He said he hadn’t seen the replay. But he can’t claim ignorance from the controversy anymore.
Bill Vinovich, the head official from the Rams-Saints NFC Championship that ended with pitchforks over a missed pass-interference call, could not hide himself in the college basketball stripes he donned for BYU’s 71-66 win over Saint Mary’s on Thursday in Provo, Utah.
The crowd at the Marriott Center was ready for Vinovich, who, in the aftermath of Nickell Robey-Coleman slamming into Tommylee Lewis long before the pass arrived, claimed he had not yet seen the replay of the potential game-decider (thus making himself just about the only person not to see it).
A few members of the crowd got Vinovich’s attention early in the game during a timeout and asked, “Was it pass interference?” Vinovich, who has officiated NFL games from 2001-06 and 2012 through today, said, “I don’t wanna talk about that stuff,” and walked away.

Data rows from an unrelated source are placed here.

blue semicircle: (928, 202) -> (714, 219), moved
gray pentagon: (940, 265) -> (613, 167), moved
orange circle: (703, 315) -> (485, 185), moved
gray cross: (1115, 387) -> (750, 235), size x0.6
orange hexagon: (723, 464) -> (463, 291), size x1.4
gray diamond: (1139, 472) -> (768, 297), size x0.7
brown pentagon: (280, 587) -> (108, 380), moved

Bill Vinovich when asked if it was a pass interference - “I don’t wanna talk about that stuff” pic.twitter.com/1rz4IpiKMn— matt (@MattMoon00) January 25, 2019
He didn’t wanna see that stuff, either. Other fans at the game brought a sign reading, “Bill, Don’t Screw These Saints!”

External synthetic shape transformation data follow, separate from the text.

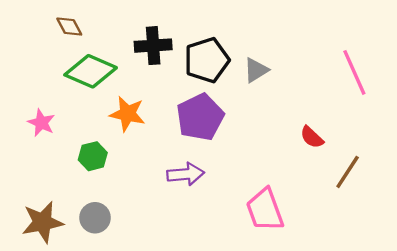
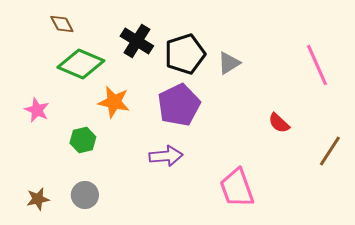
black cross: (153, 46) -> (137, 41), turned 36
brown line: (348, 172) -> (330, 151), moved
brown star: (42, 222) -> (38, 199), size x0.6

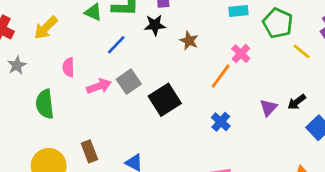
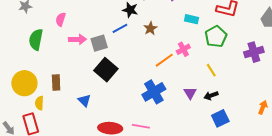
blue line: (116, 45) -> (120, 28), moved
yellow line: (301, 51) -> (211, 70), moved
black square: (165, 100) -> (106, 70), moved, turned -35
purple triangle: (268, 108) -> (190, 93), turned -32
blue cross: (221, 122) -> (154, 92), size x1.6

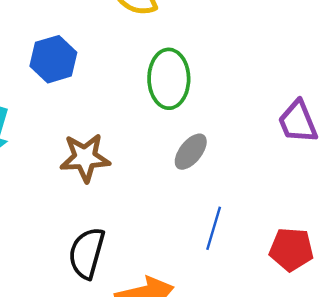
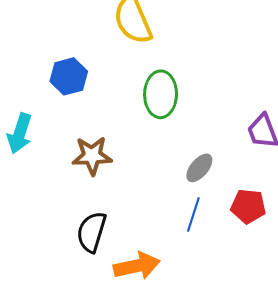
gray ellipse: (191, 152) -> (199, 168), moved
red pentagon: (291, 249) -> (248, 206), moved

Bill Vinovich is one of the refs in the St. Mary's at BYU basketball game on ESPN2. Surprise No. 1: His crew overturned a call. Surprise No. 2: He's not working the UCLA game at Pauley Pavilion. pic.twitter.com/Hvd7N3a2xv— John Bialas (@johnbialas) January 25, 2019
The sign apparently didn’t last long, with a BYU radio host reporting Vinovich asked the sign to be removed.
REFS ALL HAD TIES TO CALIFORNIA
Meanwhile it was reported on ESPN that there is concern around the league that four officials with Southern California ties worked the game.
The piece cautions that the NFL does not actually believe the game was fixed and that these Angelenos skilfully directed a close game into overtime and ensured a Rams victory.
However, there are some around the league concerned with the peripherals of the refs’ backgrounds, especially because those most responsible for blowing the pass interference call near the end of regulation are from or live in California.
Vinovich is from Newport Beach. According to ESPN, down judge Patrick Turner — who was supposed to follow Lewis on the play — is from Lakewood.
The report states side judge Gary Cavaletto, whose eyes were on Lewis as Drew Brees passed to him, lives in Santa Barbara. And back judge Todd Prukop, essentially the safety on the play, lives in Mission Viejo.
“The NFL put (itself) in a bad situation,” one officiating source told ESPN.
“This is stuff that has to be taken care of prior to game. It’s just guys not thinking of what’s going on, nobody doing their checks and balances. The league is usually pretty much on top of it. This is one that slipped through the cracks.”
The Saints declined comment to ESPN, but their fans have not denied any comment to anyone ever. There is a lawsuit from a New Orleans lawyer charging commissioner Roger Goodell to overturn the result, which brought the Rams into the Super Bowl and left the Saints crushed.
“Officiating assignments are based on performance and not geographic location,” a league spokesman told ESPN.